Unlikely Dr Mahathir-PAS alliance just expedient to push race politics, analysts say
KUALA LUMPUR, May 9 — The PAS endorsement of Tun Dr Mahathir Mohamad’s “Malay Proclamation” was primarily to allow both to use communal politics as a platform against the national unity government in state elections soon, said analysts.
Despite the proclamation’s professed aim of unifying the Malay community that purportedly lost power in the 15th general election, the political analysts said the narrative was a trope typically used by politicians when out of favour and forgotten once they were back in power.
University Malaya’s Awang Azman Awang Pawi said PAS was also not above using such tactics, which would explain its sudden willingness to support the initiative of Dr Mahathir, a perennial critic of the Islamist party.
“They use the narrative that Malays are being marginalised to create a stronger sentiment. This has been seen before Perikatan Nasional (PN) came into power. But when they were in power, there was no such congress,” he said.
Aside from PAS, PN also included Parti Pribumi Bersatu Malaysia (Bersatu) that Dr Mahathir founded to challenge Umno, but which expelled him following the “Sheraton Move” of 2020 that ended his second stint as prime minister.
Dr Mahathir had remained critical of PAS and Bersatu until the 15th general election last year when he lost his deposit, but Awang Azman said the group appeared to have found justification to cooperate in order to oust the unity government.
“The declaration will be the catalyst for the narrative heading into the state elections, particularly in Malay-majority states of Kelantan, Terenganu and Kedah. Their struggle will be that they are the real pejuang Melayu,” Awang Azman said.
International Islamic University political science associate professor Syaza Shukri said that while it was reasonable to advocate for poor Malays, politicians pushing the “Malay Proclamation” must realise that governing Malaysia was a multicultural endeavour.
Seeing the proclamation as a dangerous development for race relations in Malaysia, she called it a political ploy that was meant to menace the government using ethnic sentiments.
“It’s just about showing some kind of force against the Anwar government that, ‘look we have Malay leaders on our side so we are more ‘legitimate’ in the eyes of the Malays.
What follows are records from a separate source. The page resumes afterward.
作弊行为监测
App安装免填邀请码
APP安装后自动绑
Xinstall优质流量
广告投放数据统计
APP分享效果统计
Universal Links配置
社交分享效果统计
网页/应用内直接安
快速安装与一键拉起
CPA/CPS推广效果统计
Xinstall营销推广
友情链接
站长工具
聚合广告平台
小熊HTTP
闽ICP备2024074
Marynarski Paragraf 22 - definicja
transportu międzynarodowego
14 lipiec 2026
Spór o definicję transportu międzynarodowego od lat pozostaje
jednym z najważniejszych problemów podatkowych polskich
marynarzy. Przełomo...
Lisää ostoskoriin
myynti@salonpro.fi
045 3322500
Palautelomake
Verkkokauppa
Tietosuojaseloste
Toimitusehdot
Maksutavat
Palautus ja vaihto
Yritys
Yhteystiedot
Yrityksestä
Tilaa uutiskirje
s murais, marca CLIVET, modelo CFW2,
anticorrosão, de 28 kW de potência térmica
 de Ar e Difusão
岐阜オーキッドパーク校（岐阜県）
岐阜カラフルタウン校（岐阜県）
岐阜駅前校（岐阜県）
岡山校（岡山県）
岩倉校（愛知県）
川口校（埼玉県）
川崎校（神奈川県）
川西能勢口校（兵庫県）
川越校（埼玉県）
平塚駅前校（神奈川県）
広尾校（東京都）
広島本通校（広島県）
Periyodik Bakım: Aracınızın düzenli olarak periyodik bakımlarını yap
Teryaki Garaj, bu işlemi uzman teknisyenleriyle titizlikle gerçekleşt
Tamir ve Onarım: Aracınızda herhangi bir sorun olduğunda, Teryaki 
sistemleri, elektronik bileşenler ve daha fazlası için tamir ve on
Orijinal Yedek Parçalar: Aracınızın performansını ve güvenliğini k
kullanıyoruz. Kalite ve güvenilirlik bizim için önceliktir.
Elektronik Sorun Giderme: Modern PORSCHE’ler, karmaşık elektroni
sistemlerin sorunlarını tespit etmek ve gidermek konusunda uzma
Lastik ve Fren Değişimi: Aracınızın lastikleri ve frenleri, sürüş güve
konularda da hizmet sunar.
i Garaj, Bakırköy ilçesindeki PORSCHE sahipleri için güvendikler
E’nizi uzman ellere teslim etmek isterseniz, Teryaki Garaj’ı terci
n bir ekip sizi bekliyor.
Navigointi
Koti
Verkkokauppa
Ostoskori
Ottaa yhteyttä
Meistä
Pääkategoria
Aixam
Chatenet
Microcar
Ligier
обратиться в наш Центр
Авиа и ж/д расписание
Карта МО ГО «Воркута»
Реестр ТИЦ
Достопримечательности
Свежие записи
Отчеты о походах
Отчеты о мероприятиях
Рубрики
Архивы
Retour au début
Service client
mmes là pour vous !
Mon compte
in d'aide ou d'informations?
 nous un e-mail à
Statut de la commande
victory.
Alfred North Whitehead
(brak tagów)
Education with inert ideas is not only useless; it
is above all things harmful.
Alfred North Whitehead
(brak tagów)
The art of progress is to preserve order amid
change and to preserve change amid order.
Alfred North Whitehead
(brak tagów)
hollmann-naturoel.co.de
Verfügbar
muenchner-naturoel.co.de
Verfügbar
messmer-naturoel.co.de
But in power, these same men understand they have to work with non-Malays,” she said.
Syaza also said that it was in Dr Mahathir’s nature to do whatever it takes to put himself back in power.
“In a way it is a continuation of his supposed fight for the Malays since the 1970s. But to amplify it by working with PAS is definitely a populist move as he sees that PN has grown popular whereas Pejuang/GTA was decimated last year,” she said.
In GE15, all 125 candidates that contested on Pejuang’s ticket — including Dr Mahathir and his son, Datuk Seri Mukhriz Mahathir — failed to even get enough votes to keep their election deposits.
In the aftermath, Dr Mahathir left Pejuang when Mukhriz tried to bring the party into PN, ostensibly because he would not agree to work with PAS and Bersatu, instead joining Parti Bumiputera Perkasa Malaysia (Putra).
After PN rejected Mukhriz and Pejuang, however, Dr Mahathir began making overtures to PAS, including publicly defending the so-called “green wave” of support for the Islamist party.
According to Universiti Utara Malaysia’s Mohd Azzizudin Mohd Sani, said the cooperation between the two former rivals made political sense: Dr Mahathir needed a foothold to remain politically relevant while PAS and PN wanted resources to contest in the state elections.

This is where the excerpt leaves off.